_Task description_:
For the listing below, print exactly the lines from the line with "適なサービス選びができる基盤となります" to the line with "まずは、葬儀社に直接依頼する方法です。", both included, and nothing beyond them.
- Opening Delimiter -
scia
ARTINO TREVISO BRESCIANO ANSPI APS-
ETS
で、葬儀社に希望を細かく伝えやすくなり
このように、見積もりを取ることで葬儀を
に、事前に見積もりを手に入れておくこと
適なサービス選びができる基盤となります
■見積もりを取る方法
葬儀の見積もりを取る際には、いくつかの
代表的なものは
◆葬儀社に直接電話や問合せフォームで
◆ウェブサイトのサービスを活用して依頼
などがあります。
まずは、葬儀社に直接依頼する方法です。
- Closing Delimiter -
- Opening Delimiter -
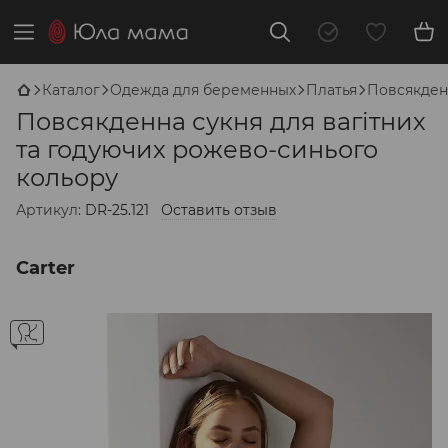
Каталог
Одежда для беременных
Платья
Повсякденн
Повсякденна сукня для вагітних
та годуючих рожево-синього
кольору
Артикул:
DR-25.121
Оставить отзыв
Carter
- Closing Delimiter -
_Solution_:
適なサービス選びができる基盤となります
■見積もりを取る方法
葬儀の見積もりを取る際には、いくつかの
代表的なものは
◆葬儀社に直接電話や問合せフォームで
◆ウェブサイトのサービスを活用して依頼
などがあります。
まずは、葬儀社に直接依頼する方法です。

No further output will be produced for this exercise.